- **ACTIVITY**: Could you restate the entries word for word, without the images?

[Dataset entries]
■ ■ ■
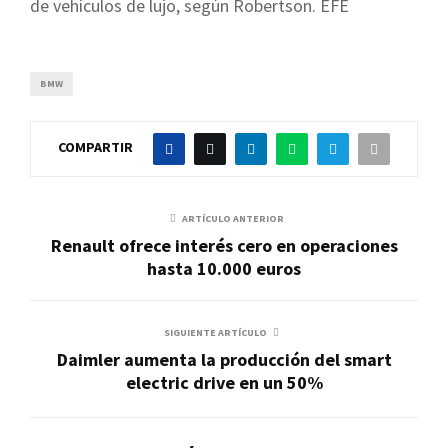
de vehículos de lujo, según Robertson. EFE
BMW
COMPARTIR
ARTÍCULO ANTERIOR
Renault ofrece interés cero en operaciones
hasta 10.000 euros
SIGUIENTE ARTÍCULO
Daimler aumenta la producción del smart
electric drive en un 50%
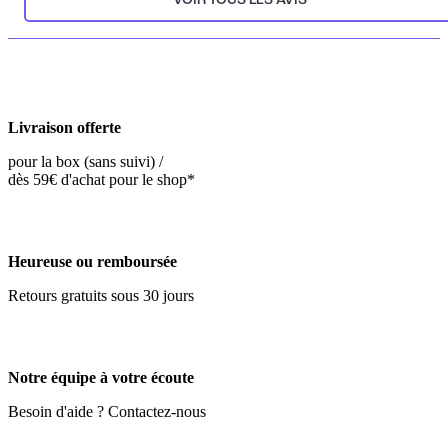
Livraison offerte
pour la box (sans suivi) /
dès 59€ d'achat pour le shop*
Heureuse ou remboursée
Retours gratuits sous 30 jours
Notre équipe à votre écoute
Besoin d'aide ? Contactez-nous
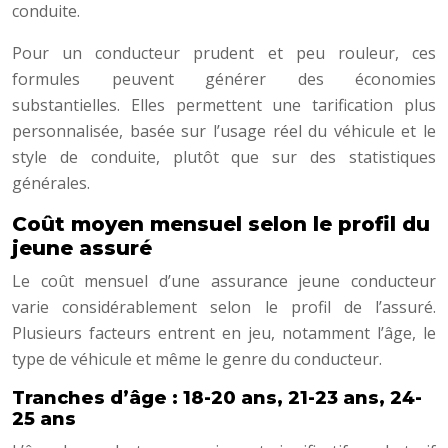
conduite.
Pour un conducteur prudent et peu rouleur, ces
formules peuvent générer des économies
substantielles. Elles permettent une tarification plus
personnalisée, basée sur l’usage réel du véhicule et le
style de conduite, plutôt que sur des statistiques
générales.
Coût moyen mensuel selon le profil du
jeune assuré
Le coût mensuel d’une assurance jeune conducteur
varie considérablement selon le profil de l’assuré.
Plusieurs facteurs entrent en jeu, notamment l’âge, le
type de véhicule et même le genre du conducteur.
Tranches d’âge : 18-20 ans, 21-23 ans, 24-
25 ans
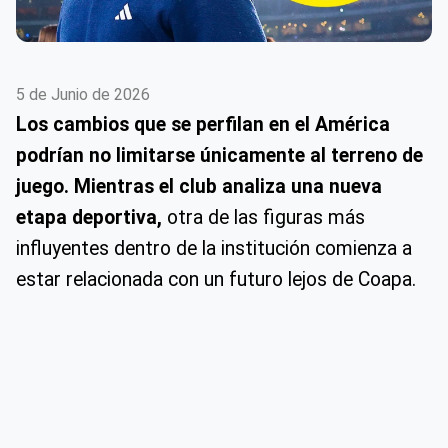
5 de Junio de 2026
Los cambios que se perfilan en el América
podrían no limitarse únicamente al terreno de
juego. Mientras el club analiza una nueva
etapa deportiva,
otra de las figuras más
influyentes dentro de la institución comienza a
estar relacionada con un futuro lejos de Coapa.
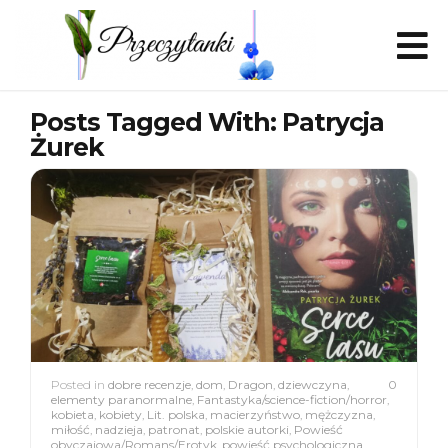
Posts Tagged With: Patrycja
Żurek
Posted in
dobre recenzje
,
dom
,
Dragon
,
dziewczyna
,
0
elementy paranormalne
,
Fantastyka/science-fiction/horror
,
kobieta
,
kobiety
,
Lit. polska
,
macierzyństwo
,
mężczyzna
,
miłość
,
nadzieja
,
patronat
,
polskie autorki
,
Powieść
obyczajowa/Romans/Erotyk
,
powieść psychologiczna
,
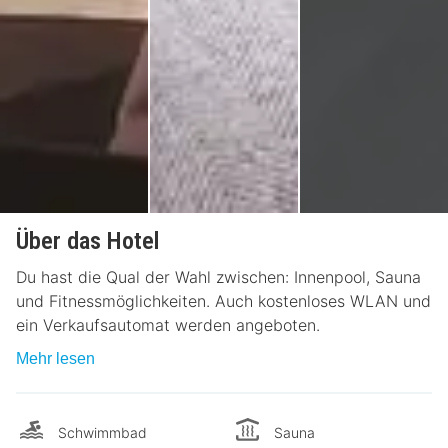
Über das Hotel
Du hast die Qual der Wahl zwischen: Innenpool, Sauna
und Fitnessmöglichkeiten. Auch kostenloses WLAN und
ein Verkaufsautomat werden angeboten.
Mehr lesen
Schwimmbad
Sauna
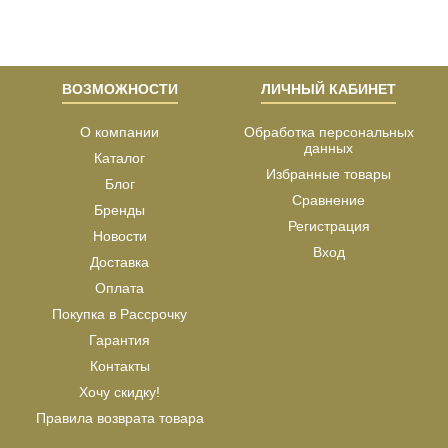
ВОЗМОЖНОСТИ
ЛИЧНЫЙ КАБИНЕТ
О компании
Обработка персональных
данных
Каталог
Избранные товары
Блог
Сравнение
Бренды
Регистрация
Новости
Вход
Доставка
Оплата
Покупка в Рассрочку
Гарантия
Контакты
Хочу скидку!
Правила возврата товара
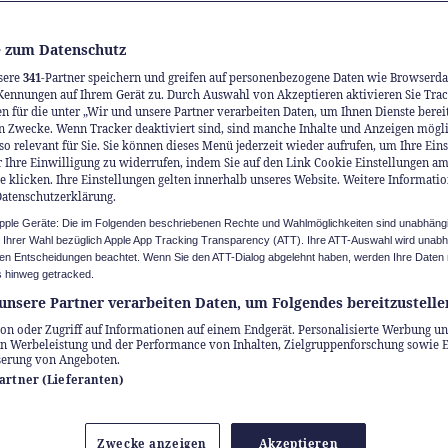
 zum Datenschutz
sere
341
-Partner speichern und greifen auf personenbezogene Daten wie Browserda
Kennungen auf Ihrem Gerät zu. Durch Auswahl von Akzeptieren aktivieren Sie Trac
n für die unter „Wir und unsere Partner verarbeiten Daten, um Ihnen Dienste berei
n Zwecke. Wenn Tracker deaktiviert sind, sind manche Inhalte und Anzeigen mögl
so relevant für Sie. Sie können dieses Menü jederzeit wieder aufrufen, um Ihre Ein
 Ihre Einwilligung zu widerrufen, indem Sie auf den Link Cookie Einstellungen a
eberrecht beim Institut für Geistiges Eigentum
e klicken. Ihre Einstellungen gelten innerhalb unseres Website. Weitere Informatio
Datenschutzerklärung.
roht Künstliche
Apple Geräte: Die im Folgenden beschriebenen Rechte und Wahlmöglichkeiten sind unabhäng
u Ihrer Wahl bezüglich Apple App Tracking Transparency (ATT). Ihre ATT-Auswahl wird unab
n Entscheidungen beachtet. Wenn Sie den ATT-Dialog abgelehnt haben, werden Ihre Daten 
lligenz unser geisti
 hinweg getracked.
unsere Partner verarbeiten Daten, um Folgendes bereitzustelle
entum?
on oder Zugriff auf Informationen auf einem Endgerät. Personalisierte Werbung un
n Werbeleistung und der Performance von Inhalten, Zielgruppenforschung sowie 
serung von Angeboten.
Partner (Lieferanten)
e Intelligenz bringt grosse Veränderung in der
anche. Emanuel Meyer vom Institut für Geistig
Zwecke anzeigen
Akzeptieren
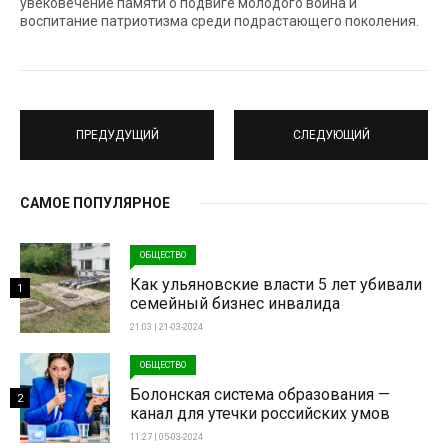
увековечение памяти о подвиге молодого воина и
воспитание патриотизма среди подрастающего поколения.
ПРЕДУДУЩИЙ
СЛЕДУЮЩИЙ
САМОЕ ПОПУЛЯРНОЕ
ОБЩЕСТВО
Как ульяновские власти 5 лет убивали
1
семейный бизнес инвалида
21:03 | 21-03-2024
ОБЩЕСТВО
Болонская система образования —
2
канал для утечки российских умов
11:27 | 05-03-2024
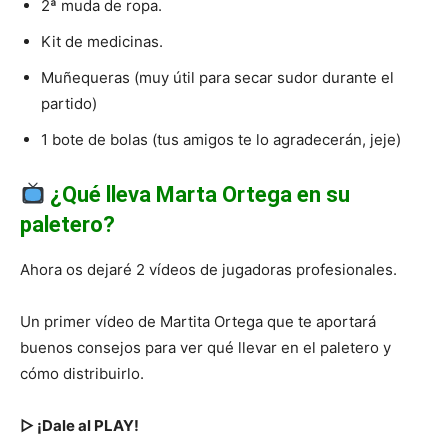
2ª muda de ropa.
Kit de medicinas.
Muñequeras (muy útil para secar sudor durante el
partido)
1 bote de bolas (tus amigos te lo agradecerán, jeje)
¿Qué lleva Marta Ortega en su
paletero?
Ahora os dejaré 2 vídeos de jugadoras profesionales.
Un primer vídeo de Martita Ortega que te aportará
buenos consejos para ver qué llevar en el paletero y
cómo distribuirlo.
▷ ¡Dale al PLAY!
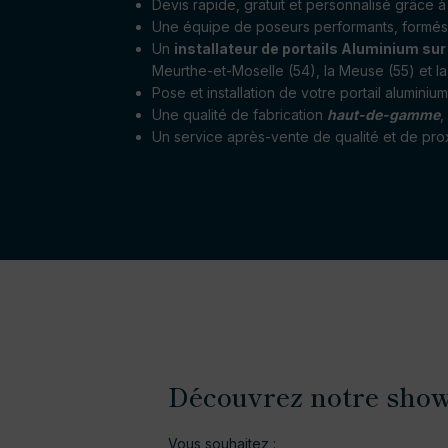
Devis rapide, gratuit et personnalisé grâce à 
Une équipe de poseurs performants, formés 
Un
installateur de portails Aluminium su
Meurthe-et-Moselle (54), la Meuse (55) et l
Pose et installation de votre portail aluminiu
Une qualité de fabrication
haut-de-gamme
,
Un service après-vente de qualité et de prox
Découvrez notre sho
Vous souhaitez :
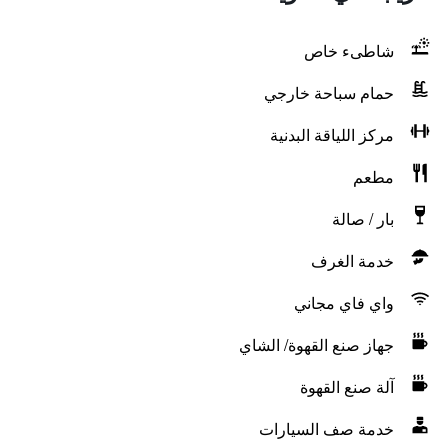
شاطىء خاص
حمام سباحة خارجي
مركز اللياقة البدنية
مطعم
بار / صالة
خدمة الغرف
واي فاي مجاني
جهاز صنع القهوة/ الشاي
آلة صنع القهوة
خدمة صف السيارات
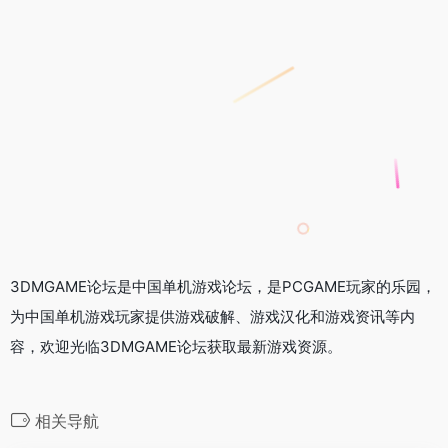
3DMGAME论坛是中国单机游戏论坛，是PCGAME玩家的乐园，
为中国单机游戏玩家提供游戏破解、游戏汉化和游戏资讯等内
容，欢迎光临3DMGAME论坛获取最新游戏资源。
相关导航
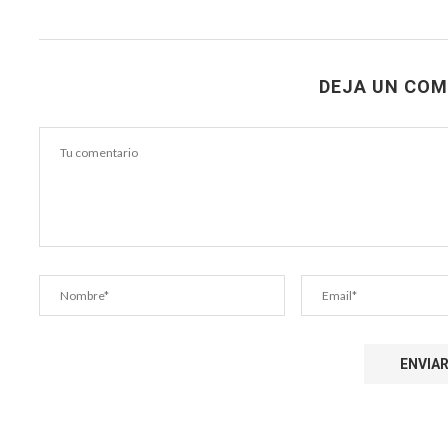
DEJA UN COM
■ ■ ■
- **EXERCISE RESULT**:
de vehículos de lujo, según Robertson. EFE
BMW
COMPARTIR
ARTÍCULO ANTERIOR
Renault ofrece interés cero en operaciones
hasta 10.000 euros
SIGUIENTE ARTÍCULO
Daimler aumenta la producción del smart
electric drive en un 50%
Livraison offerte
pour la box (sans suivi) /
dès 59€ d'achat pour le shop*
Heureuse ou remboursée
Retours gratuits sous 30 jours
Notre équipe à votre écoute
Besoin d'aide ? Contactez-nous
conduite.
Pour un conducteur prudent et peu rouleur, ces
formules peuvent générer des économies
substantielles. Elles permettent une tarification plus
personnalisée, basée sur l’usage réel du véhicule et le
style de conduite, plutôt que sur des statistiques
générales.
Coût moyen mensuel selon le profil du
jeune assuré
Le coût mensuel d’une assurance jeune conducteur
varie considérablement selon le profil de l’assuré.
Plusieurs facteurs entrent en jeu, notamment l’âge, le
type de véhicule et même le genre du conducteur.
Tranches d’âge : 18-20 ans, 21-23 ans, 24-
25 ans
5 de Junio de 2026
Los cambios que se perfilan en el América
podrían no limitarse únicamente al terreno de
juego. Mientras el club analiza una nueva
etapa deportiva,
otra de las figuras más
influyentes dentro de la institución comienza a
estar relacionada con un futuro lejos de Coapa.
Posts Tagged With: Patrycja
Żurek
Posted in
dobre recenzje
,
dom
,
Dragon
,
dziewczyna
,
0
elementy paranormalne
,
Fantastyka/science-fiction/horror
,
kobieta
,
kobiety
,
Lit. polska
,
macierzyństwo
,
mężczyzna
,
miłość
,
nadzieja
,
patronat
,
polskie autorki
,
Powieść
obyczajowa/Romans/Erotyk
,
powieść psychologiczna
,
Über das Hotel
Du hast die Qual der Wahl zwischen: Innenpool, Sauna
und Fitnessmöglichkeiten. Auch kostenloses WLAN und
ein Verkaufsautomat werden angeboten.
Mehr lesen
Schwimmbad
Sauna
ВОЗМОЖНОСТИ
ЛИЧНЫЙ КАБИНЕТ
О компании
Обработка персональных
данных
Каталог
Избранные товары
Блог
Сравнение
Бренды
Регистрация
Новости
Вход
Доставка
Оплата
Покупка в Рассрочку
Гарантия
Контакты
Хочу скидку!
Правила возврата товара
 zum Datenschutz
sere
341
-Partner speichern und greifen auf personenbezogene Daten wie Browserda
Kennungen auf Ihrem Gerät zu. Durch Auswahl von Akzeptieren aktivieren Sie Trac
n für die unter „Wir und unsere Partner verarbeiten Daten, um Ihnen Dienste berei
n Zwecke. Wenn Tracker deaktiviert sind, sind manche Inhalte und Anzeigen mögl
so relevant für Sie. Sie können dieses Menü jederzeit wieder aufrufen, um Ihre Ein
 Ihre Einwilligung zu widerrufen, indem Sie auf den Link Cookie Einstellungen a
eberrecht beim Institut für Geistiges Eigentum
e klicken. Ihre Einstellungen gelten innerhalb unseres Website. Weitere Informatio
Datenschutzerklärung.
roht Künstliche
Apple Geräte: Die im Folgenden beschriebenen Rechte und Wahlmöglichkeiten sind unabhäng
u Ihrer Wahl bezüglich Apple App Tracking Transparency (ATT). Ihre ATT-Auswahl wird unab
n Entscheidungen beachtet. Wenn Sie den ATT-Dialog abgelehnt haben, werden Ihre Daten 
lligenz unser geisti
 hinweg getracked.
unsere Partner verarbeiten Daten, um Folgendes bereitzustelle
entum?
on oder Zugriff auf Informationen auf einem Endgerät. Personalisierte Werbung un
n Werbeleistung und der Performance von Inhalten, Zielgruppenforschung sowie 
serung von Angeboten.
Partner (Lieferanten)
e Intelligenz bringt grosse Veränderung in der
anche. Emanuel Meyer vom Institut für Geistig
Zwecke anzeigen
Akzeptieren
увековечение памяти о подвиге молодого воина и
воспитание патриотизма среди подрастающего поколения.
ПРЕДУДУЩИЙ
СЛЕДУЮЩИЙ
САМОЕ ПОПУЛЯРНОЕ
ОБЩЕСТВО
Как ульяновские власти 5 лет убивали
1
семейный бизнес инвалида
21:03 | 21-03-2024
ОБЩЕСТВО
Болонская система образования —
2
канал для утечки российских умов
11:27 | 05-03-2024
2ª muda de ropa.
Kit de medicinas.
Muñequeras (muy útil para secar sudor durante el
partido)
1 bote de bolas (tus amigos te lo agradecerán, jeje)
¿Qué lleva Marta Ortega en su
paletero?
Ahora os dejaré 2 vídeos de jugadoras profesionales.
Un primer vídeo de Martita Ortega que te aportará
buenos consejos para ver qué llevar en el paletero y
cómo distribuirlo.
▷ ¡Dale al PLAY!
Devis rapide, gratuit et personnalisé grâce à 
Une équipe de poseurs performants, formés 
Un
installateur de portails Aluminium su
Meurthe-et-Moselle (54), la Meuse (55) et l
Pose et installation de votre portail aluminiu
Une qualité de fabrication
haut-de-gamme
,
Un service après-vente de qualité et de prox
Découvrez notre sho
Vous souhaitez :
شاطىء خاص
حمام سباحة خارجي
مركز اللياقة البدنية
مطعم
بار / صالة
خدمة الغرف
واي فاي مجاني
جهاز صنع القهوة/ الشاي
آلة صنع القهوة
خدمة صف السيارات
3DMGAME论坛是中国单机游戏论坛，是PCGAME玩家的乐园，
为中国单机游戏玩家提供游戏破解、游戏汉化和游戏资讯等内
容，欢迎光临3DMGAME论坛获取最新游戏资源。
相关导航
DEJA UN COM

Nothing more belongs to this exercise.